The WA teacher’s union has slammed the state government for leaving public schools behind in the latest budget, complaining $200 million in maintenance costs and promises to tackle violence in schools were “ignored”.

State School Teachers Union of WA senior vice president Paul Bridge said Mark McGowan’s government failed to meet commitments made last year to fix violence in schools and did not meet funding requirements.

He said the 10 point anti-violence plan for schools, launched by the Labor government last year, had not been mentioned or allocated any funding to support and extend the program in this years budget.

Under the proposed plan, tougher rules would be introduced to punish violent students and teachers would be trained to manage aggressive behaviour.

Mr Bridge said the union supported the plan, but was disappointed no extra funding was put towards sustaining it.

He added the $13 million budgeted for ongoing maintenance in schools was far behind what the SSTUWA had estimated was required.

The union had assessed the backlog of maintenance required across WA schools and estimated $200 million was needed.

Willetton Senior High School deputy head teacher of humanities Hayley Maree-Bettermann said consistently being left behind by governments had seriously damaged WA state schools.

“We’ve never been worse off in WA schools in my opinion, I don’t think we’ve ever been as badly off as we are now,” she said.

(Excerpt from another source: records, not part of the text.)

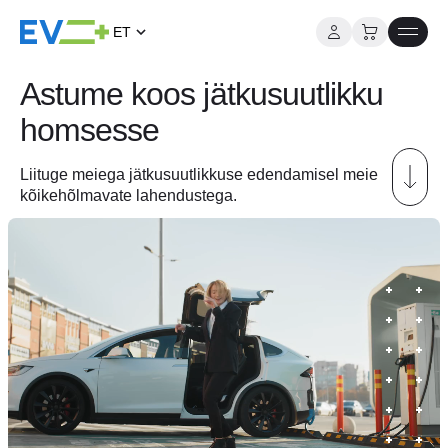
ET
Page
Mine
Astume koos jätkusuutlikku
sisu
title:
juurde
homsesse
Koduleht
Liituge meiega jätkusuutlikkuse edendamisel meie
kõikehõlmavate lahendustega.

“It’s an election ploy, and there’s no accountability for it, and really it needs to be on the front page of the paper before the next election.”

She said schools were accustomed to governments not following through on campaign commitments.

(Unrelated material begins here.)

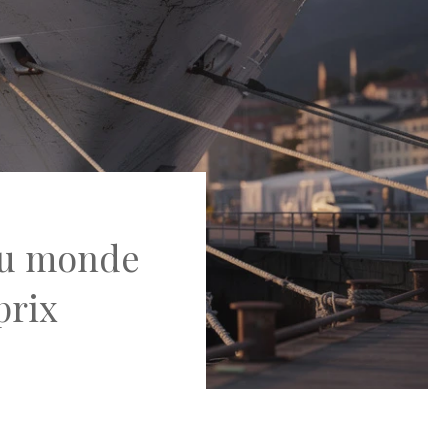
du monde
prix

“It doesn’t matter who’s doing it, could be Labor, could be Liberal,” she said.

“Whatever the promises are, they literally never happen.”

She said over her career she had seen funding for schools often be misdirected and allocated to the wrong projects.

Murdoch University senior lecturer on political theory Ian Cook said this sort of action was typical for governments trying to make political headway.

He said maintaining a pre-existing state school was not as politically attractive for a government than totally rebuilding it or paying for the construction of a brand-new school.

“Just maintaining schools is not a good electoral policy,” he said.

“It’s not one of those attention grabbers, something that they can get positive spin out of.”

Ms Maree-Bettermann, whose school underwent a multi-million dollar rebuild under the previous government, said the end result of a new school was not always an improvement.

She said schools would be better off receiving more funds for maintenance and teaching resources, rather than total rebuilds.

“It’s ill thought out… the kids don’t want to come here,” she said.

“I’ve not had good experiences with the rebuild, I’ve had better experiences with revamping.”

Ms Maree-Bettermann said maintenance costs for resources such as IT may seem insignificant, but could make a real difference for teachers if they were funded.

“Yes, we need to make sure the buildings don’t fall down and the students are safe,” she said.

“The big-ticket items that really would change workflow… nobody cares.”

Dr Cook said providing an operating surplus this year could also explain why the McGowan government did not provide the expected amount of funding for the anti-violence plan.

“Education takes a back seat in this budget … I thought there was an under emphasis on education,” he said.

“Let’s face it, a central part of the election campaign was to address state debt, so I guess they’d see themselves as delivering on that.”